Riattaccato il ricevitore, mise in tasca il dischetto con le informazioni dei contatti, prese l'ombrello e il crostino di Colin e uscì nel cortile.

Il ragazzo era raggomitolato sotto il riparo offerto dalle porte e stava guardando con ansia lungo la strada in direzione di Carfax.

— Sto andando all'Infermeria per vedere il mio tecnico e la tua prozia — lo informò Dunworthy, porgendogli il crostino. — Vuoi venire con me?

— No, grazie, voglio aspettare il postino — rifiutò Colin.

— D'accordo, ma per l'amor del cielo va' a prendere la tua giacca prima che la Signora Gaddson capiti qui e cominci a rimproverarti.

— L'Arpia è già stata qui — replicò Colin, — e ha cercato di costringermi a mettermi una sciarpa. Una sciarpa! — ripeté, scoccando un'altra occhiata ansiosa lungo la strada. — Io l'ho ignorata.

— Non ci avevo pensato — ammise Dunworthy. — Dovrei essere a casa per pranzo. Se ti serve qualcosa, rivolgiti a Finch.

— D'accordo — rispose Colin, ma era chiaro che non stava sentendo… Dunworthy si chiese quale regalo potesse mandargli sua madre per causare tanta ansia. Di certo non una sciarpa, rifletté mentre si avvolgeva la propria intorno al collo e si incamminava verso l'Infermeria sotto la pioggia. Per strada c'era poca gente e i rari passanti si tenevano alla larga gli uni dagli altri… una donna scese addirittura dal marciapiede per evitare Dunworthy.
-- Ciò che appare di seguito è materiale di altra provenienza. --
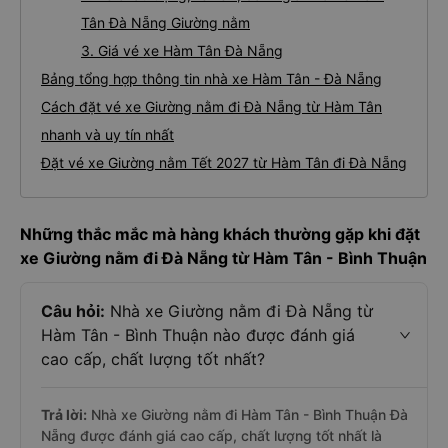
Tân Đà Nẵng Giường nằm
3. Giá vé xe Hàm Tân Đà Nẵng
Bảng tổng hợp thông tin nhà xe Hàm Tân - Đà Nẵng
Cách đặt vé xe Giường nằm đi Đà Nẵng từ Hàm Tân
nhanh và uy tín nhất
Đặt vé xe Giường nằm Tết 2027 từ Hàm Tân đi Đà Nẵng
Những thắc mắc mà hàng khách thường gặp khi đặt
xe Giường nằm đi Đà Nẵng từ Hàm Tân - Bình Thuận
Câu hỏi:
Nhà xe Giường nằm đi Đà Nẵng từ
Hàm Tân - Bình Thuận nào được đánh giá
cao cấp, chất lượng tốt nhất?
Trả lời:
Nhà xe Giường nằm đi Hàm Tân - Bình Thuận Đà
Nẵng được đánh giá cao cấp, chất lượng tốt nhất là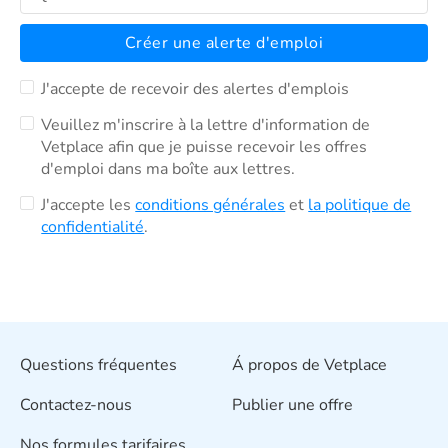
Créer une alerte d'emploi
J'accepte de recevoir des alertes d'emplois
Veuillez m'inscrire à la lettre d'information de
Vetplace afin que je puisse recevoir les offres
d'emploi dans ma boîte aux lettres.
J'accepte les
conditions générales
et
la politique de
confidentialité
.
Questions fréquentes
Á propos de Vetplace
Contactez-nous
Publier une offre
Nos formules tarifaires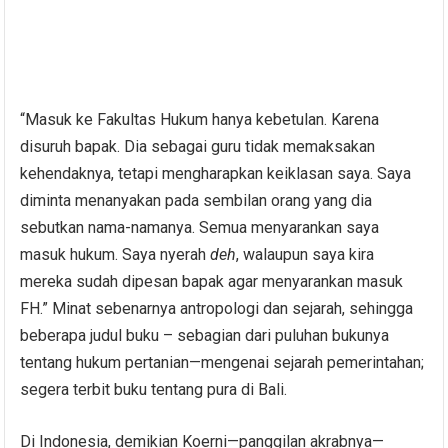
“Masuk ke Fakultas Hukum hanya kebetulan. Karena
disuruh bapak. Dia sebagai guru tidak memaksakan
kehendaknya, tetapi mengharapkan keiklasan saya. Saya
diminta menanyakan pada sembilan orang yang dia
sebutkan nama-namanya. Semua menyarankan saya
masuk hukum. Saya nyerah
deh
, walaupun saya kira
mereka sudah dipesan bapak agar menyarankan masuk
FH.” Minat sebenarnya antropologi dan sejarah, sehingga
beberapa judul buku – sebagian dari puluhan bukunya
tentang hukum pertanian—mengenai sejarah pemerintahan;
segera terbit buku tentang pura di Bali.
Di Indonesia, demikian Koerni—panggilan akrabnya—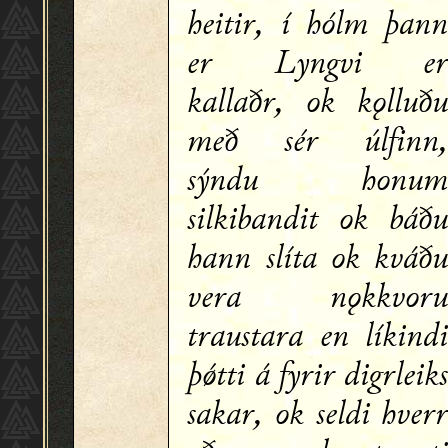
heitir, í hólm þan
er Lyngvi e
kallaðr, ok kǫlluð
með sér úlfinn
sýndu honu
silkibandit ok báð
hann slíta ok kváð
vera nǫkkvor
traustara en líkind
þǿtti á fyrir digrleik
sakar, ok seldi hver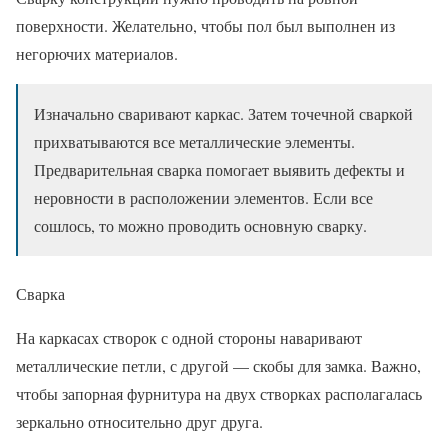
поверхности. Желательно, чтобы пол был выполнен из
негорючих материалов.
Изначально сваривают каркас. Затем точечной сваркой
прихватываются все металлические элементы.
Предварительная сварка помогает выявить дефекты и
неровности в расположении элементов. Если все
сошлось, то можно проводить основную сварку.
Сварка
На каркасах створок с одной стороны наваривают
металлические петли, с другой — скобы для замка. Важно,
чтобы запорная фурнитура на двух створках располагалась
зеркально относительно друг друга.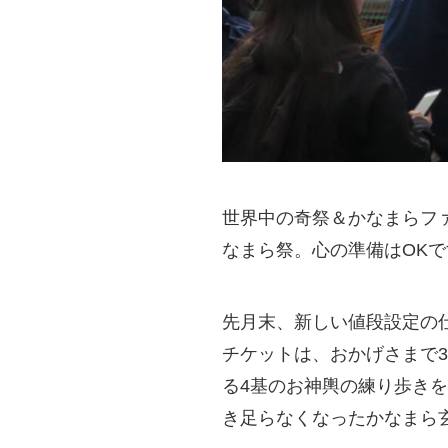
世界中の奇祭＆かなまらファ
なまら祭。心の準備はOKで
先月末、新しい値段設定の仕
チケットは、おかげさまで
る4基のお神輿の練り歩き
き足らなくなったかなまら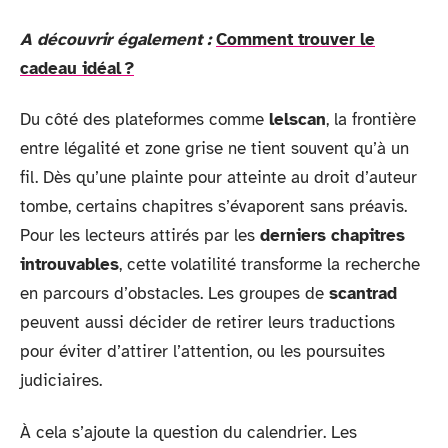
A découvrir également :
Comment trouver le
cadeau idéal ?
Du côté des plateformes comme
lelscan
, la frontière
entre légalité et zone grise ne tient souvent qu’à un
fil. Dès qu’une plainte pour atteinte au droit d’auteur
tombe, certains chapitres s’évaporent sans préavis.
Pour les lecteurs attirés par les
derniers chapitres
introuvables
, cette volatilité transforme la recherche
en parcours d’obstacles. Les groupes de
scantrad
peuvent aussi décider de retirer leurs traductions
pour éviter d’attirer l’attention, ou les poursuites
judiciaires.
À cela s’ajoute la question du calendrier. Les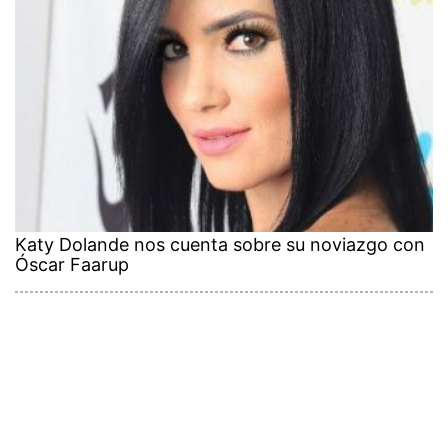
Katy Dolande nos cuenta sobre su noviazgo con
Óscar Faarup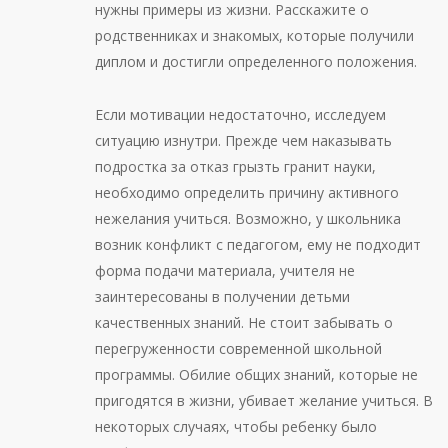
нужны примеры из жизни. Расскажите о
родственниках и знакомых, которые получили
диплом и достигли определенного положения.
Если мотивации недостаточно, исследуем
ситуацию изнутри. Прежде чем наказывать
подростка за отказ грызть гранит науки,
необходимо определить причину активного
нежелания учиться. Возможно, у школьника
возник конфликт с педагогом, ему не подходит
форма подачи материала, учителя не
заинтересованы в получении детьми
качественных знаний. Не стоит забывать о
перегруженности современной школьной
программы. Обилие общих знаний, которые не
пригодятся в жизни, убивает желание учиться. В
некоторых случаях, чтобы ребенку было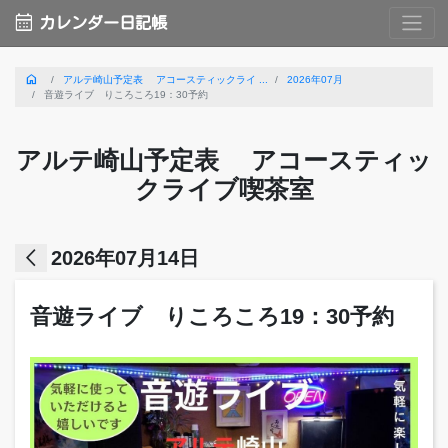
calendar_month
カレンダー日記帳
home
アルテ崎山予定表 アコースティックライ ...
2026年07月
音遊ライブ りころころ19：30予約
アルテ崎山予定表 アコースティッ
クライブ喫茶室
arrow_back_ios
2026年07月14日
音遊ライブ りころころ19：30予約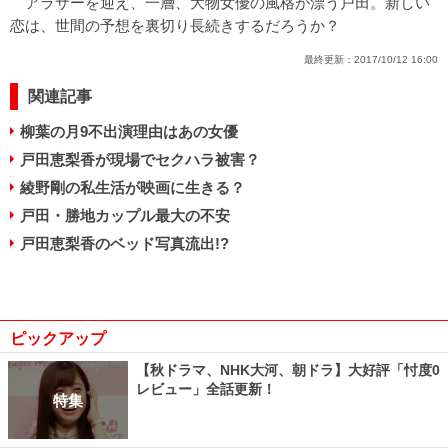
アラサーを迎え、一層、大物女優の風格が漂う戸田。新しい
恋は、世間の予想を裏切り長続きするだろうか？
最終更新：
2017/10/12 16:00
関連記事
柳葉の月9不出演理由はあの女優
戸田恵梨香が現場でセクハラ被害？
綾野剛の私生活が映画に生きる？
戸田・勝地カップル最大の不安
戸田恵梨香のベッド写真流出!?
ピックアップ
【秋ドラマ、NHK大河、朝ドラ】大好評「忖度0
レビュー」全話更新！
特集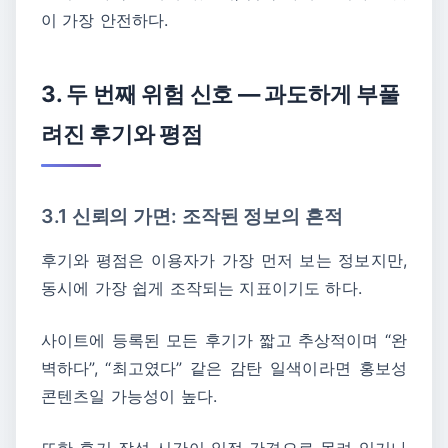
이 가장 안전하다.
3. 두 번째 위험 신호 ― 과도하게 부풀
려진 후기와 평점
3.1 신뢰의 가면: 조작된 정보의 흔적
후기와 평점은 이용자가 가장 먼저 보는 정보지만,
동시에 가장 쉽게 조작되는 지표이기도 하다.
사이트에 등록된 모든 후기가 짧고 추상적이며 “완
벽하다”, “최고였다” 같은 감탄 일색이라면 홍보성
콘텐츠일 가능성이 높다.
또한 후기 작성 시간이 일정 간격으로 몰려 있거나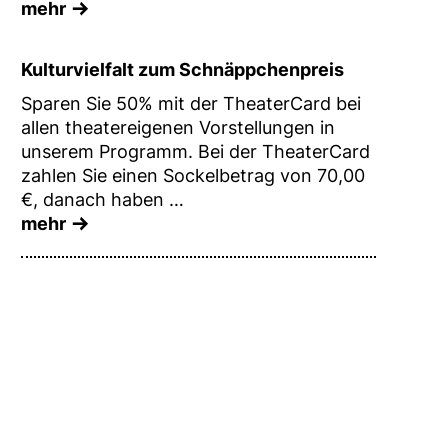
mehr
Kulturvielfalt zum Schnäppchenpreis
Sparen Sie 50% mit der TheaterCard bei
allen theatereigenen Vorstellungen in
unserem Programm. Bei der TheaterCard
zahlen Sie einen Sockelbetrag von 70,00
€, danach haben …
mehr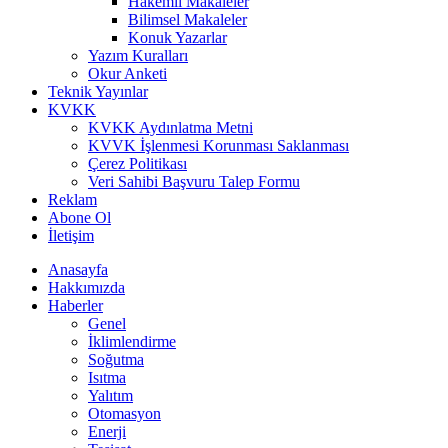
Hakemli Makaleler
Bilimsel Makaleler
Konuk Yazarlar
Yazım Kuralları
Okur Anketi
Teknik Yayınlar
KVKK
KVKK Aydınlatma Metni
KVVK İşlenmesi Korunması Saklanması
Çerez Politikası
Veri Sahibi Başvuru Talep Formu
Reklam
Abone Ol
İletişim
Anasayfa
Hakkımızda
Haberler
Genel
İklimlendirme
Soğutma
Isıtma
Yalıtım
Otomasyon
Enerji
Se non ci fosse stato il carillon che imperterrito scandiva le note di «Giunse a Mezzanotte Limpida…» non si sarebbe mai supposto che quella fosse la Vigilia di Natale, perché nessuno portava pacchi o rami di agrifoglio. Sembrava che la quarantena avesse allontanato completamente l'idea del Natale dalla mente della gente.

E non era forse così? Lui stesso non aveva minimamente pensato a comprare doni o anche solo un albero da decorare. Pensò a Colin, raggomitolato sotto i cancelli di Balliol, e si augurò che sua madre non si fosse dimenticata di spedirgli i doni, decidendo al tempo stesso che nel tornare a casa si sarebbe fermato in un negozio per comprare al ragazzo un piccolo regalo… un giocattolo o un video o qualche altra cosa che non fosse una sciarpa.